French paratroopers flew to the Chad capital of Ndjamena to rescue 4,000 Westerners in the strife-torn former French colony and the U.S State Department said approximately 260 Americans have been advised to leave the country.
Meanwhile, informed sources in Paris said a cease-fire between rebel Moslem guerrillas led by Premier Hissen Habre and forces loyal to the government of President Felix Malloum appeared to be holding.
Habre's forces still appeared to hold the upper hand, and Malloum was reported to be under French protection at the airport.
A mission from Sudan, currently presiding over the Organization of African Unity, was expected in Ndjamena soon to try to negotiate a reconciliation between the two sides, the sources said.
The French Foreign Ministry reported that four French citizens, including a woman, had been killed in the fighting, which began Monday. Sources said the French citizens who died included a military adviser to Chad's army and the pilot of a DC4 airliner.
About 550 French citizens, mostly women and children, had been evacuated from Chad, to Libreville, capital of Gabon, the Foreign Ministry said.
State Department spokesman Hodding Carter III said the United States was arranging to evacuate official dependents, nonessential U.S. government personnel and any private U.S. citizens who wish to leave.
Carter added that France has offered to help in the evacuation and said about 30 Americans left Chad Thursday on the French shuttle to Libreville. He said Washington had received a report that one American, identified as George Henry Suhre, a pilot for the Continental Oil Co., was killed by a stray bullet during the fighting in Chad Wednesday.

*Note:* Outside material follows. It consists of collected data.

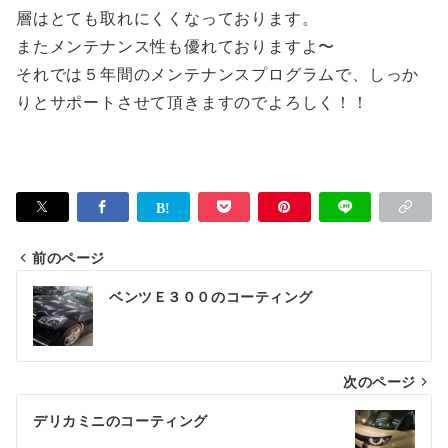
層はとても取れにくくなっております。
またメンテナンス性も優れておりますよ〜
それでは５年間のメンテナンスプログラムで、しっか
りとサポートさせて頂きますのでよろしく！！
前のページ
投
ベンツＥ３００のコーティング
稿
ナ
次のページ
ビ
ゲ
デリカミニのコーティング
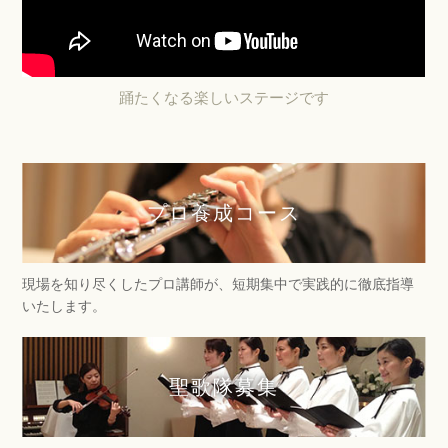
踊たくなる楽しいステージです
プロ養成コース
現場を知り尽くしたプロ講師が、短期集中で実践的に徹底指導
いたします。
聖歌隊募集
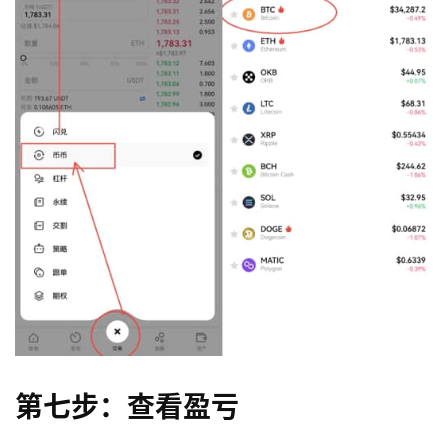
第七步：查看盈亏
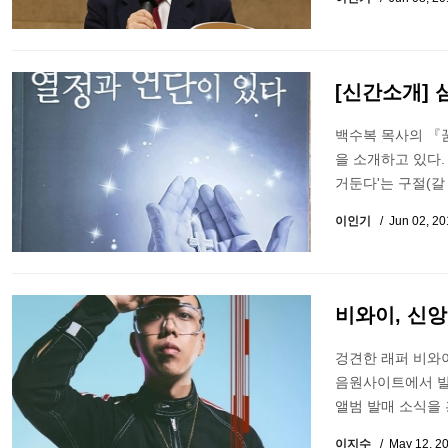
[신간소개] 
백수복 목사의 『
을 소개하고 있다.
거둔다'는 구절(갈
이인기
Jun 02, 2
비와이, 신앙
겅견한 래퍼 비와이가
음원사이트에서 발
앨범 발매 소식을
이지수
May 12, 2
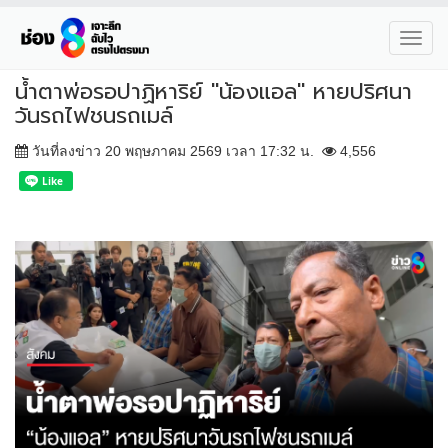
Toggl
navig
น้ำตาพ่อรอปาฏิหาริย์ "น้องแอล" หายปริศนา
วันรถไฟชนรถเมล์
วันที่ลงข่าว 20 พฤษภาคม 2569 เวลา 17:32 น.
4,556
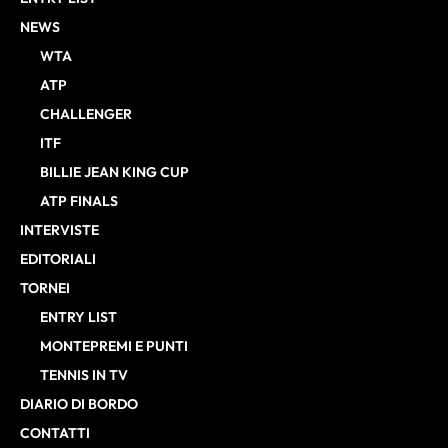
NEWS
WTA
ATP
CHALLENGER
ITF
BILLIE JEAN KING CUP
ATP FINALS
INTERVISTE
EDITORIALI
TORNEI
ENTRY LIST
MONTEPREMI E PUNTI
TENNIS IN TV
DIARIO DI BORDO
CONTATTI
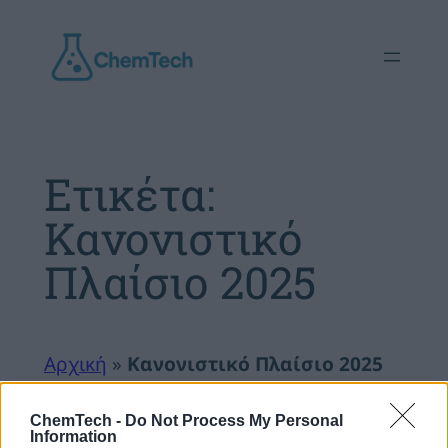
Μετάβαση
στο
περιεχόμενο
Ετικέτα:
Κανονιστικό
Πλαίσιο 2025
Αρχική
»
Κανονιστικό Πλαίσιο 2025
ChemTech -
Do Not Process My Personal
Information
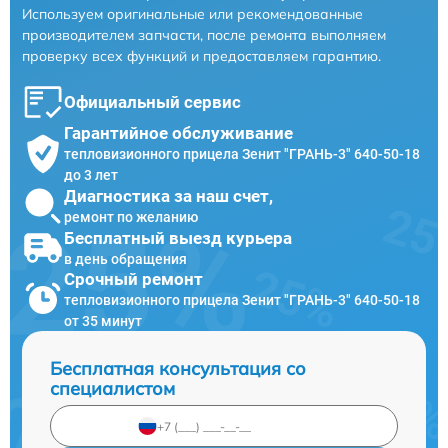
Используем оригинальные или рекомендованные
производителем запчасти, после ремонта выполняем
проверку всех функций и предоставляем гарантию.
Официальный сервис
Гарантийное обслуживание
тепловизионного прицела Зенит "ГРАНЬ-3" 640-50-18
до 3 лет
Диагностика за наш счет,
ремонт по желанию
Бесплатный выезд курьера
в день обращения
Срочный ремонт
тепловизионного прицела Зенит "ГРАНЬ-3" 640-50-18
от 35 минут
Бесплатная консультация со
специалистом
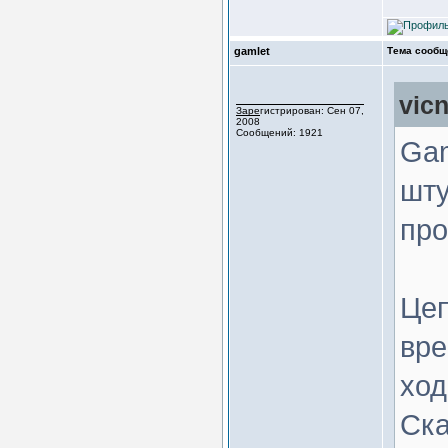
gamlet
Тема сообщ
vic
Зарегистрирован: Сен 07,
2008
Сообщений: 1921
Gam
шту
про
Цеп
вре
ход
Ска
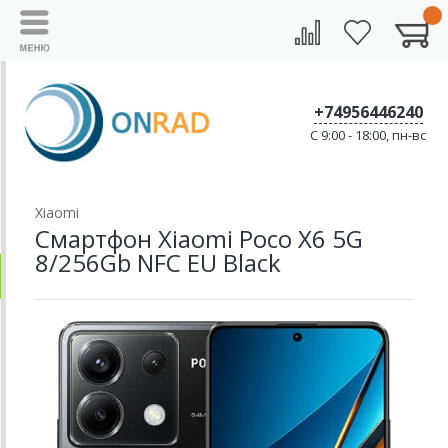
+74956446240
C 9:00 - 18:00, пн-вс
Xiaomi
Смартфон Xiaomi Poco X6 5G
8/256Gb NFC EU Black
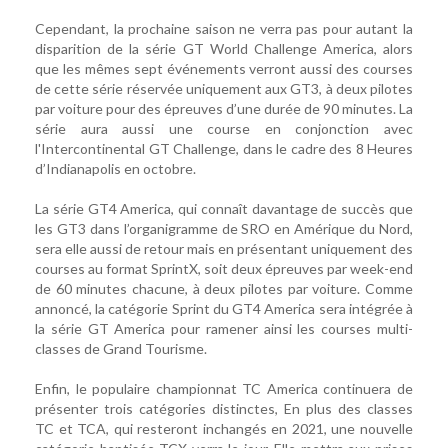
Cependant, la prochaine saison ne verra pas pour autant la
disparition de la série GT World Challenge America, alors
que les mêmes sept événements verront aussi des courses
de cette série réservée uniquement aux GT3, à deux pilotes
par voiture pour des épreuves d’une durée de 90 minutes. La
série aura aussi une course en conjonction avec
l'Intercontinental GT Challenge, dans le cadre des 8 Heures
d’Indianapolis en octobre.
La série GT4 America, qui connaît davantage de succès que
les GT3 dans l’organigramme de SRO en Amérique du Nord,
sera elle aussi de retour mais en présentant uniquement des
courses au format SprintX, soit deux épreuves par week-end
de 60 minutes chacune, à deux pilotes par voiture. Comme
annoncé, la catégorie Sprint du GT4 America sera intégrée à
la série GT America pour ramener ainsi les courses multi-
classes de Grand Tourisme.
Enfin, le populaire championnat TC America continuera de
présenter trois catégories distinctes, En plus des classes
TC et TCA, qui resteront inchangés en 2021, une nouvelle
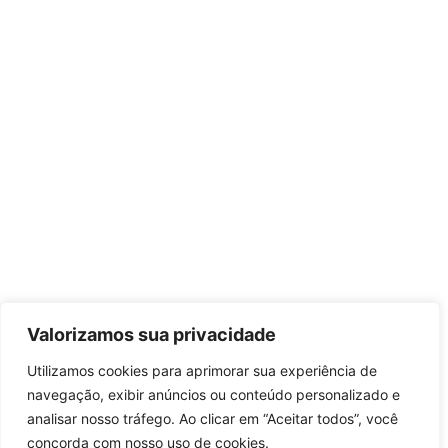
Valorizamos sua privacidade
Utilizamos cookies para aprimorar sua experiência de
navegação, exibir anúncios ou conteúdo personalizado e
analisar nosso tráfego. Ao clicar em “Aceitar todos”, você
concorda com nosso uso de cookies.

In Geneva, the International Red Cross Committee announced that it transported 20 wounded persons from Abeche in eastern Chad to Ndjamena following fighting in Abeche, which reportedly was captured by rebels.
The apparent defeat of Malloum may spell the end of 20 years of French military and political support for the Christian-dominated central government. French President Valery Giscard d'Estaing said at a press conference Thursday that France now favors a restructuring of the Chad government.